Maize, sorghum, sugarcane, and Miscanthus are the most productive and water efficient crops and biofuels in the world. This productivity is due to a shared physiology and genetic ancestry over the last 15 million years. While these four crops will be extensively used, they are closely related to another 800 species that dominate grasslands across the world and are adapted to numerous environmental stresses including flooding, drought, heat, and frost. The project team will use modern genomics and machine learning to survey and analyze these related species, determining the most important genetic features they share that allow them to adapt to heat and drought. The results of this work will be used by commercial and public sector plant breeders to make maize and sorghum more productive and resilient to extreme weather. Key to this long-term impact is training the next generation of scientists in computational biology to address fundamental questions. These skills will be developed through hackathons and bioinformatics training workshops. The project will communicate this science to the general public through venues such as a traveling museum exhibit.

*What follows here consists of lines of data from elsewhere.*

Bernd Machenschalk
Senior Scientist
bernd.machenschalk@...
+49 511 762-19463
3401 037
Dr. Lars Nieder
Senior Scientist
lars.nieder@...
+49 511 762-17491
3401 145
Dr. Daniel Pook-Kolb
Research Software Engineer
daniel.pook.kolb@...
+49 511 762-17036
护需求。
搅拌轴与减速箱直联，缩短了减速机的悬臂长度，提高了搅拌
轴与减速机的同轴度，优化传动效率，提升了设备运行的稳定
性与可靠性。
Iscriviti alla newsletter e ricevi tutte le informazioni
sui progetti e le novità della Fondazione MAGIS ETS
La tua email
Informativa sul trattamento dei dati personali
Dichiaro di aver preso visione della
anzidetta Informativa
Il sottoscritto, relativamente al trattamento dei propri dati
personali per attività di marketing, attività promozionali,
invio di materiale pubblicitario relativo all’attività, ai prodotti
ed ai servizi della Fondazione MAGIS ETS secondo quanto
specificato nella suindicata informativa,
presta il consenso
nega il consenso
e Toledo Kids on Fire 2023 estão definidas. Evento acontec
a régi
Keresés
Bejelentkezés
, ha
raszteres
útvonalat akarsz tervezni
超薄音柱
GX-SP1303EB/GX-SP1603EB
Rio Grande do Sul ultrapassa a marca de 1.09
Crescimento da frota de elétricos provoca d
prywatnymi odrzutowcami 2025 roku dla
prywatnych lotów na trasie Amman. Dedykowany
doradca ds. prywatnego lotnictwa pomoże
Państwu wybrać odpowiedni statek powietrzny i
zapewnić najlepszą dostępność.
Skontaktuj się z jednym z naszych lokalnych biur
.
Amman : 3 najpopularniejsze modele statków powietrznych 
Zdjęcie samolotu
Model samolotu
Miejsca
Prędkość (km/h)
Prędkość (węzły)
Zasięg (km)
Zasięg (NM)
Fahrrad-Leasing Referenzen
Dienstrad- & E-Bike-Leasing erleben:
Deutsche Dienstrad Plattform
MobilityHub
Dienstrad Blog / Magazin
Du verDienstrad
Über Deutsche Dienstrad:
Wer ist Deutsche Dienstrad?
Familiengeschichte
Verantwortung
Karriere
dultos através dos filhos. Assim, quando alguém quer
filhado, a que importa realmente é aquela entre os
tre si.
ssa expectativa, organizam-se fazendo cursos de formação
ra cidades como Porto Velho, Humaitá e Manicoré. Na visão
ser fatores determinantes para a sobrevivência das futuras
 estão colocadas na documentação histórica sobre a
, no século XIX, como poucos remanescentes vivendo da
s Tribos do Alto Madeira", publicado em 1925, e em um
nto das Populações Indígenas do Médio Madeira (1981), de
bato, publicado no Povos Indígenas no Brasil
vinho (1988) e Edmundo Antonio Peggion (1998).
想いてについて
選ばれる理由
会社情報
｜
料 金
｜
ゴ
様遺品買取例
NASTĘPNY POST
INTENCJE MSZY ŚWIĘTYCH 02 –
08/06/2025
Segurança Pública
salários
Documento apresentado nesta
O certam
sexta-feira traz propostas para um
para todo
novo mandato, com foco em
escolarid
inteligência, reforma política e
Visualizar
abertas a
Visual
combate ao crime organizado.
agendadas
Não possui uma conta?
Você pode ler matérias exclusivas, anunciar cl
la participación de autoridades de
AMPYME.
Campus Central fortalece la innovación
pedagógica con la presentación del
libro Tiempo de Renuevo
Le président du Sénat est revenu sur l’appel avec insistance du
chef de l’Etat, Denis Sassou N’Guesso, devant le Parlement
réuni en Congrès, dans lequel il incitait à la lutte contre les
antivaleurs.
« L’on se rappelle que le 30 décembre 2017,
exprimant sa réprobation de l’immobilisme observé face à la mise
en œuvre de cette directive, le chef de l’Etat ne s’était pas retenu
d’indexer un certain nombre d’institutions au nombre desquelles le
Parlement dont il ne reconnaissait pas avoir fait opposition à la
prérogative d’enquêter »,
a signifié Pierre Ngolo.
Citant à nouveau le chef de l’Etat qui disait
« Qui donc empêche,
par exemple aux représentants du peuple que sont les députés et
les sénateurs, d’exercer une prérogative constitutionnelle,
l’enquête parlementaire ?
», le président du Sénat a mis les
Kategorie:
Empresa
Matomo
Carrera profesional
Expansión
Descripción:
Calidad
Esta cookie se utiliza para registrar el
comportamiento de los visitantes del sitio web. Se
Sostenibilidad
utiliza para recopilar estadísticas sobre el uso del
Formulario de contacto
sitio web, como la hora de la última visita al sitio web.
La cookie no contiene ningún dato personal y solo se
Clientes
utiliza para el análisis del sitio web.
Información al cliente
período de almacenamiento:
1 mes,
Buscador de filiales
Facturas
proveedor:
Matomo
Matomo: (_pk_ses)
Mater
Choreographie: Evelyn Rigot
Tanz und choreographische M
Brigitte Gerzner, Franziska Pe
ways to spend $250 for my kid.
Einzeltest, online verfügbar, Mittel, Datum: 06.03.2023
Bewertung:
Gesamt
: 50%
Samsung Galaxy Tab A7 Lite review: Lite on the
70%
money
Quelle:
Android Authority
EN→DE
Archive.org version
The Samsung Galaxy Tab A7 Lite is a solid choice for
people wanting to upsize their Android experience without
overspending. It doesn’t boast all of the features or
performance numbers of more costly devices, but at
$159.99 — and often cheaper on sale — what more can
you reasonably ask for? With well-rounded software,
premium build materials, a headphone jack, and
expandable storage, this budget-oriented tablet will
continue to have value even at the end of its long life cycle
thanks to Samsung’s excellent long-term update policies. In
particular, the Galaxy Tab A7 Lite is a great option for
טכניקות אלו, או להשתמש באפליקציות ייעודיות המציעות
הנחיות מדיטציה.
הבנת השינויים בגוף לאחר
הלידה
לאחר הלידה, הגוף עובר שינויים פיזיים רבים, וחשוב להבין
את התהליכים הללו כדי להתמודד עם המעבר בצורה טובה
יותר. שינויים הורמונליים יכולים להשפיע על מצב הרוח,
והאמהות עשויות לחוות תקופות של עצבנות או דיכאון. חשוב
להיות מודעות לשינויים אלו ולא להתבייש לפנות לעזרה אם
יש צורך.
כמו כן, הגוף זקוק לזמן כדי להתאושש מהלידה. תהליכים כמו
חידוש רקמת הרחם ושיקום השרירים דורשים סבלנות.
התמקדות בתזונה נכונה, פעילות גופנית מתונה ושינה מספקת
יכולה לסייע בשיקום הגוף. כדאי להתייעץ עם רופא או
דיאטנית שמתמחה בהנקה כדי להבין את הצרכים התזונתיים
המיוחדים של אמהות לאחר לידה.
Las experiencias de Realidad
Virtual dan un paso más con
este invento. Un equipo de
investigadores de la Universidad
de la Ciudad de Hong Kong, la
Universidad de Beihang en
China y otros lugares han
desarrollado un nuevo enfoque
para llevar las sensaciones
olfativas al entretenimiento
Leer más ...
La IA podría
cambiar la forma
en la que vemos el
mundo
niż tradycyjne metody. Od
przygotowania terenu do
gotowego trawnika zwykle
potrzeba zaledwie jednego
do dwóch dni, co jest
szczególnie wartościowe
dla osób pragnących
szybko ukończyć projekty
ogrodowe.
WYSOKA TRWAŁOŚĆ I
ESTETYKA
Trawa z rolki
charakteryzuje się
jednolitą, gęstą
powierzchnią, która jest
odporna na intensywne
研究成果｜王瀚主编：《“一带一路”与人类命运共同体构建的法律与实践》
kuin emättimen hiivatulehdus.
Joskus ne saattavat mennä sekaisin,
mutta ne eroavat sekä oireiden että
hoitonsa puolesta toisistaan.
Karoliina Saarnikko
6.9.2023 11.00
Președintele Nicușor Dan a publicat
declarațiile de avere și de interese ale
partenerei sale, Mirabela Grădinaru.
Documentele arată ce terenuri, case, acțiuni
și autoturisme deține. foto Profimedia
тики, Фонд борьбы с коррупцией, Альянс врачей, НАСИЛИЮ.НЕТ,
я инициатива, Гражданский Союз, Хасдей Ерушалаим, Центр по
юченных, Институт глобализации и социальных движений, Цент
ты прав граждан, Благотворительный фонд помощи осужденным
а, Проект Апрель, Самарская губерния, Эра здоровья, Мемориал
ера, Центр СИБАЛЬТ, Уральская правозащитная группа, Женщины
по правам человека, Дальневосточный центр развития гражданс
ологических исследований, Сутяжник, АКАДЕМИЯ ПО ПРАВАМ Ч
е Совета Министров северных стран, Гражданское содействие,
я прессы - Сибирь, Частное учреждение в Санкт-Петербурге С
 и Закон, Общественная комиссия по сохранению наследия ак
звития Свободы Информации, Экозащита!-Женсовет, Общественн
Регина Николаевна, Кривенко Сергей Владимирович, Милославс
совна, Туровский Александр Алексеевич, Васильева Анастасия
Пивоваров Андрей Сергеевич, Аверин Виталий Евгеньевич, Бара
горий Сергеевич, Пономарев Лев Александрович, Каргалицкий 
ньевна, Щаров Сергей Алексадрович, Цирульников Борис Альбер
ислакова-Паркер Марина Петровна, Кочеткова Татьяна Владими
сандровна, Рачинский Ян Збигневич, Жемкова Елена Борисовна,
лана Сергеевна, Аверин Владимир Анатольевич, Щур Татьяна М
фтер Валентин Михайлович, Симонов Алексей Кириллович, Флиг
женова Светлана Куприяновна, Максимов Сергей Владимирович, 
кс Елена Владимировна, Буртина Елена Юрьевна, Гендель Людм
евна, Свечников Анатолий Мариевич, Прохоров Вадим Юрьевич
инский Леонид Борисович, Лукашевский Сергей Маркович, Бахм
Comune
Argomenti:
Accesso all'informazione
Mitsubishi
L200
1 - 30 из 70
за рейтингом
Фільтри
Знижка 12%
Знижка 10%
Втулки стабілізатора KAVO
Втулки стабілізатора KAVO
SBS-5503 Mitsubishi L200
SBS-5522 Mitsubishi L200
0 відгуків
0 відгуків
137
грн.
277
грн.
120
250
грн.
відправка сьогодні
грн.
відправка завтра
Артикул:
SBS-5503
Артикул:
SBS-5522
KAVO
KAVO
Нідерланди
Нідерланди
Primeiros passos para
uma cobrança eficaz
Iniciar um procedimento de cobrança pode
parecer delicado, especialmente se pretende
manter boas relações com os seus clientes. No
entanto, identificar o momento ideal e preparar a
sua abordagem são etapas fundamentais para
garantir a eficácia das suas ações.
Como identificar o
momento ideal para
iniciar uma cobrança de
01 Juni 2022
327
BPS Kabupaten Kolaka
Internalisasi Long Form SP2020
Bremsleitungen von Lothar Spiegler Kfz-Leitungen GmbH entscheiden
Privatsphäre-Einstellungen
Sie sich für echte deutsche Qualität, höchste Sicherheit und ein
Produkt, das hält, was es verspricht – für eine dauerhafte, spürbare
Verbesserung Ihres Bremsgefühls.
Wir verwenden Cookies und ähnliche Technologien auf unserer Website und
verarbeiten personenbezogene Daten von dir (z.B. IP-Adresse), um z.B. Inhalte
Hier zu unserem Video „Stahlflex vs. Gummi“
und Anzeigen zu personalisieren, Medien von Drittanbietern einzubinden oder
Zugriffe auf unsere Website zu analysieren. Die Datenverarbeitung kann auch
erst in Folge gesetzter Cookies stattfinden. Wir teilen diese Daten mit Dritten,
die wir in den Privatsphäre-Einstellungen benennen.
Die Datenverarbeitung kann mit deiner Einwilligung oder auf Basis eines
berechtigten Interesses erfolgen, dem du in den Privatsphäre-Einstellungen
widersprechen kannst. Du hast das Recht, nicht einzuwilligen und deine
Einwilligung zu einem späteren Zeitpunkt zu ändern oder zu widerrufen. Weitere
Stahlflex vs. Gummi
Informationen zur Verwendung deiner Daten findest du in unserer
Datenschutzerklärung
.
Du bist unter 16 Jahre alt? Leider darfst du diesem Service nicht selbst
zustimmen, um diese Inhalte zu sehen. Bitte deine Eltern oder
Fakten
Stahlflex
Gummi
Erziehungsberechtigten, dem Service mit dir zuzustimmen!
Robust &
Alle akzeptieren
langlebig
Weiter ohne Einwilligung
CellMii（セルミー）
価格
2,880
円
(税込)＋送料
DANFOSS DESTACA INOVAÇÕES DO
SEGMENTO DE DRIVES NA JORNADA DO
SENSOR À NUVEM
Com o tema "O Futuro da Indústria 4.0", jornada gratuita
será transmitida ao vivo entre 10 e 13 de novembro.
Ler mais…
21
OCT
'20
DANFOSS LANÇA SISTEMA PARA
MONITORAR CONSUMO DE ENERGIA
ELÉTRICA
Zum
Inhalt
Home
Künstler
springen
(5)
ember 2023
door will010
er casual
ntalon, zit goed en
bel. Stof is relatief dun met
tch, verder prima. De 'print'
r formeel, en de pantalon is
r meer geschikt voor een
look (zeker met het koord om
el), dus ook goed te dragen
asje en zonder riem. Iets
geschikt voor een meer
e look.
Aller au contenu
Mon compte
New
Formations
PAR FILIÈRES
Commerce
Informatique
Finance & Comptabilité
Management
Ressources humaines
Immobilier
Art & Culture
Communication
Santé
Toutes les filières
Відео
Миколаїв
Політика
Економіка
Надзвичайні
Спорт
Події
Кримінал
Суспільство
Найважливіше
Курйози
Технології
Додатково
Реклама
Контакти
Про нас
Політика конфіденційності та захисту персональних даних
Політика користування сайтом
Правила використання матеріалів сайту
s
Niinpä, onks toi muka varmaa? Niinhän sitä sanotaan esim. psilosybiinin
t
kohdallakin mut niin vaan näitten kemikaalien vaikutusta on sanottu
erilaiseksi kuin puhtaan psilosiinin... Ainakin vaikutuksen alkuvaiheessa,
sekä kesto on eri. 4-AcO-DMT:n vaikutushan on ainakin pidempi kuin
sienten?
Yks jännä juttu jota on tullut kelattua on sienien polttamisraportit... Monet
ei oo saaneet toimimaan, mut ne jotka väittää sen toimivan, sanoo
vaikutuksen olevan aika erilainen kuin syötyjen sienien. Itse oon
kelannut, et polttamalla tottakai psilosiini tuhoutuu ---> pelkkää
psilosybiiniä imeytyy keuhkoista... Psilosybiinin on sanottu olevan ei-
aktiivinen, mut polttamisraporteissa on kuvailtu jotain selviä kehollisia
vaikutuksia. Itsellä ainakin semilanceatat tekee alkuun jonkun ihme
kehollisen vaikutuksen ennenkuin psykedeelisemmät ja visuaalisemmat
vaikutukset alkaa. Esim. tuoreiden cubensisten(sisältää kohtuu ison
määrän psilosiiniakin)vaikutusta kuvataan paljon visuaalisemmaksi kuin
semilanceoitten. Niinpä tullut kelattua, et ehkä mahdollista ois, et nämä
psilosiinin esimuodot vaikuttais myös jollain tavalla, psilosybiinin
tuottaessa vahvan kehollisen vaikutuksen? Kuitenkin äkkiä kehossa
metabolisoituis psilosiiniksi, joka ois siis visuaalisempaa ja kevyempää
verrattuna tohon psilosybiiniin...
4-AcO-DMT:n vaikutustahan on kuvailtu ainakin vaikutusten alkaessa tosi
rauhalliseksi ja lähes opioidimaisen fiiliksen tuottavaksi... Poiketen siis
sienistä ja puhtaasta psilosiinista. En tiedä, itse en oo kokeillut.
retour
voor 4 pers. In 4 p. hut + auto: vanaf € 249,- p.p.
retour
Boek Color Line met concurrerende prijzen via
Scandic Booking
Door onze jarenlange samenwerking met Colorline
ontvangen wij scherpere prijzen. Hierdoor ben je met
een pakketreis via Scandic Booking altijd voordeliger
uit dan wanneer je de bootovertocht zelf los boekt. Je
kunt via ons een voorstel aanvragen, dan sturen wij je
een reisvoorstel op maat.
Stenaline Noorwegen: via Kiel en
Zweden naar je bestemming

The Andropogoneae tribe of grasses contains a thousand species that collectively represent over a billion years of evolutionary history. It has used NADP-C4 photosynthesis and a wide range of adaptations to become a dominant clade on earth. This project will use the diversity and evolution across this tribe to understand the rules of adaptive convergence and constraint in plant genomes. The project team will sample and analyze the worldwide spectrum of genetic diversity in Andropogoneae to develop detailed models testing whether (1) quantitative estimates of evolutionary constraint improve predictions of fitness-related traits, and (2) convergent environmental adaptations shared across the Andropogoneae explain a substantial proportion of total adaptive variance. These hypotheses will be tested by assembling the gene and regulatory content of 57 species as well as whole genome sequencing of another 700 species. For eight species, diversity across their natural range of adaptation will be surveyed at the sequence level. Evolutionary and machine learning models will be used to quantify the disruptive impact of a mutation in every ancestral genomic element. The inter and intra-specific surveys will also permit an estimation of the prevalence of convergent evolution. This project addresses two key elements of the genotype to phenotype problem - how to quantify the disruptive impact of mutations and how to determine whether adaptive solutions to environmental stresses are convergently shared across species.
This award reflects NSF's statutory mission and has been deemed worthy of support through evaluation using the Foundation's intellectual merit and broader impacts review criteria.